209 - Food not protected from contamination [s. 12(a)]
Observation (CORRECTED DURING INSPECTION): 1. Sandwich cooler was opened so the large cutting board can be place to cut raw chicken. Open inserts of produce and ready to eat vegetables were directly exposed to raw chicken prep area.
2. Inserts covered with syran wrap were double stacked in the cooler.
3. Oil, vinegar and avocados stored in the hallway outside of women's washroom.
4. Uncovered raw marinated meat observed to be placed on top shelf and cooked products were stored on the bottom. Frozen raw meat placed on top of frozen gyoza, ice cream, cooked shrimp. Repeat.
5. Insert of konyaku appear to have spinach, carrot and other food debris floating inside.
6. Saucer placed inside ice machine as scooper although a separate scoop is available outside.
Corrective Action(s): 1. Asked staff to relocate chicken prep area to counter top by rice cooker, cover all inserts and cooler door to keep cold air in.
2. Double stacking is only allowed for hard covers.
3. Relocate all food items in hallway to front of sushi bar. This was swapped with trolley holding dirty dishes.
4. Place raw meat on the bottom shelf and ready-to-eat food on the top.
5. Konyaku discarded. Keep all food closed when not in use and if contaminated, food must be discarded to prevent direct or cross contamination. Allergy issues.
6. Do not place scoops in ice machine.
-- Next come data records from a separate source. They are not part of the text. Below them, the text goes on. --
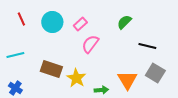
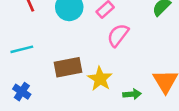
brown rectangle: (51, 69) -> (68, 67), turned -30

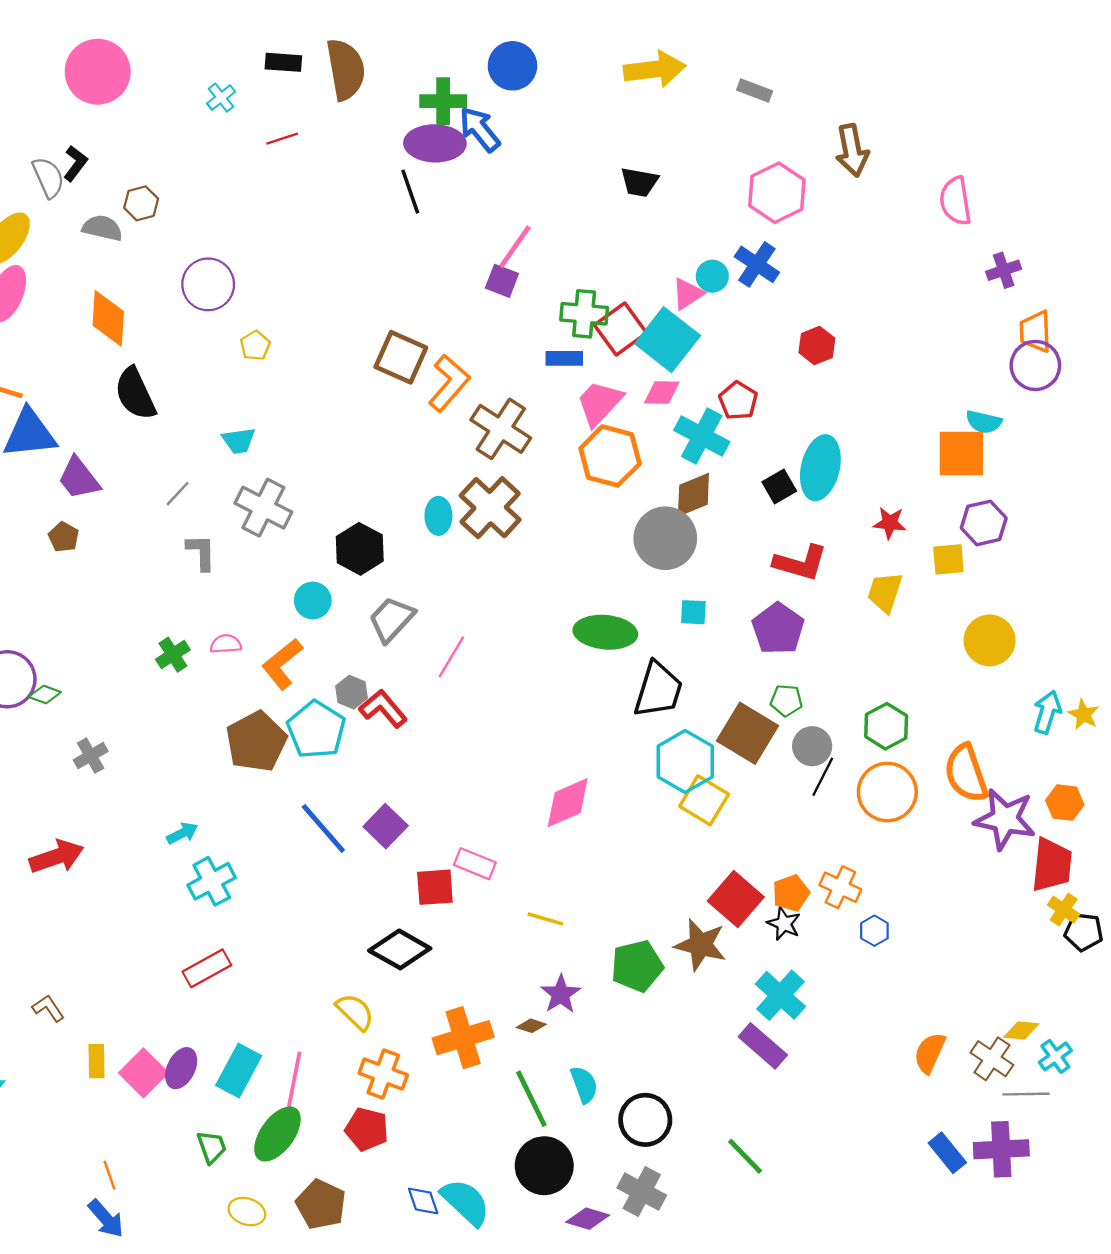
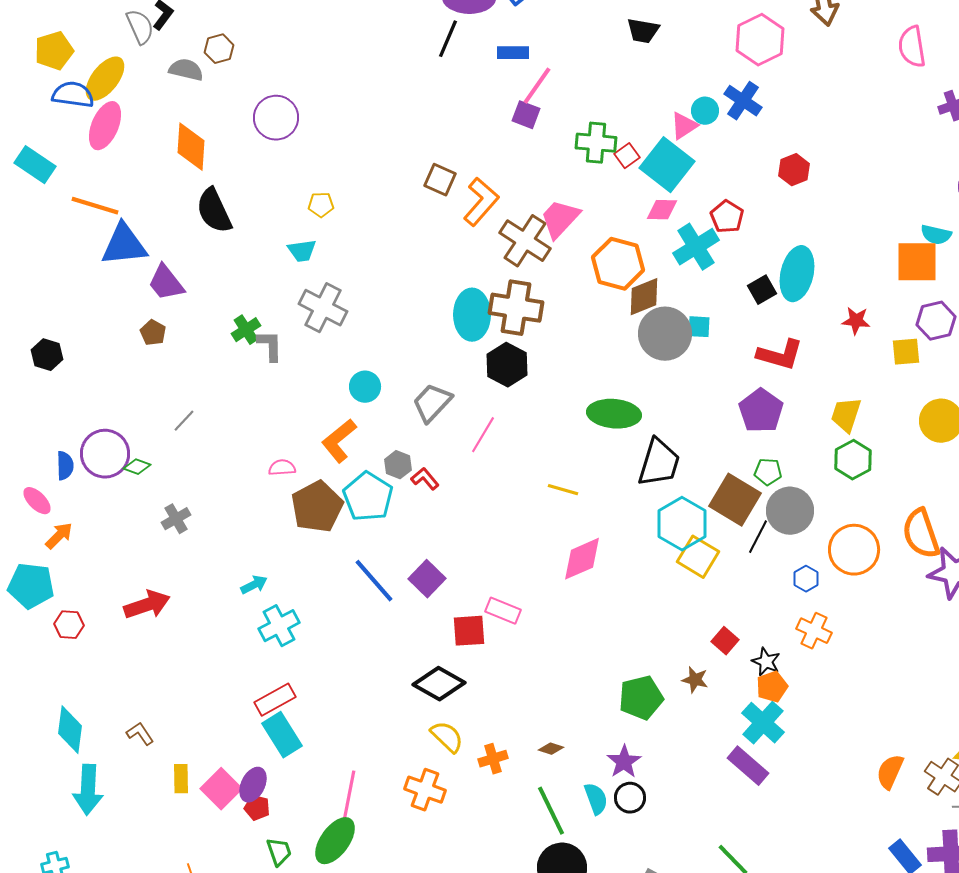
black line: (410, 192) -> (448, 39), turned 42
red square: (621, 329) -> (627, 156), size x0.6
yellow pentagon: (255, 345) -> (321, 205), moved, turned 30
brown square: (401, 357) -> (440, 180), size x0.7
blue rectangle: (564, 358) -> (513, 53), moved
pink trapezoid: (599, 403) -> (560, 219), moved
cyan cross: (702, 436) -> (696, 247), turned 30
gray line: (178, 494) -> (184, 421), moved
brown diamond: (693, 495) -> (644, 297), moved
brown cross: (490, 508) -> (516, 308), turned -34
cyan ellipse: (438, 516) -> (472, 315), size x1.6
black hexagon: (360, 549) -> (507, 365), moved
yellow trapezoid: (885, 592) -> (846, 415), moved
cyan square: (693, 612) -> (699, 327), moved
pink semicircle: (226, 644) -> (282, 468), moved
green cross: (173, 655) -> (246, 330), moved
red L-shape: (383, 709) -> (425, 479), size x0.7
green hexagon: (886, 726) -> (853, 460), moved
gray circle: (812, 746) -> (790, 511), size x1.4
black line: (823, 777) -> (758, 537), moved
orange pentagon: (791, 893) -> (772, 687), moved
red square: (736, 899) -> (725, 641), size x0.6
yellow line: (545, 919) -> (563, 490), moved
blue hexagon: (874, 931) -> (806, 579), moved
brown star: (700, 945) -> (695, 680), size x0.6
purple star: (561, 994) -> (624, 762), moved
yellow semicircle: (355, 1012) -> (447, 737), moved
orange cross: (463, 1038) -> (493, 759), size x0.6
cyan rectangle: (239, 1071) -> (282, 735), moved, turned -60
black circle: (645, 1120) -> (630, 798), moved, size x0.7
red pentagon: (367, 1129) -> (257, 808), moved, size x0.7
Saucer sent to dishwasher.
Correction order issued verbally, written one to follow.
Violation Score: 15
210 - Food not thawed in an acceptable manner [s. 14(2)]
Observation (CORRECTED DURING INSPECTION): Frozen marinated beef and pork loin being thawed on drying rack at room temperature. Foods at -1C. Repeat.
Corrective Action(s): Do not thaw food at room temperature as discussed. Thaw under cold running water, in fridge <4C or microwave only. Foods relocated to fridge.
Violation Score: 1
306 - Food premises not maintained in a sanitary condition [s. 17(1)]
Observation: Rice amongst other food debris are noted under chest freezer and undercounter fridge/freezer in the sushi bar.
Corrective Action(s): Clean noted areas above, maintain sanitation.
Violation Score: 3
310 - Single use containers & utensils are used more than once [s. 20]
Observation (CORRECTED DURING INSPECTION): Skewers used for shrimp were washed and reused to scrap grease and build up from stove. Used chopsticks were washed and reused to remove food debris accumulated on floor grouting.
Corrective Action(s): Skewers and chopsticks discarded. These items must be discarded after use, obtain proper scrapers.
Violation Score: 3
315 - Refrigeration units and hot holding equipment lack accurate thermometers [s. 19(2)]
Observation: No thermometer present in sushi bar cooler.
Corrective Action(s): Obtain accurate working thermometer to monitor sushi bar temperature daily.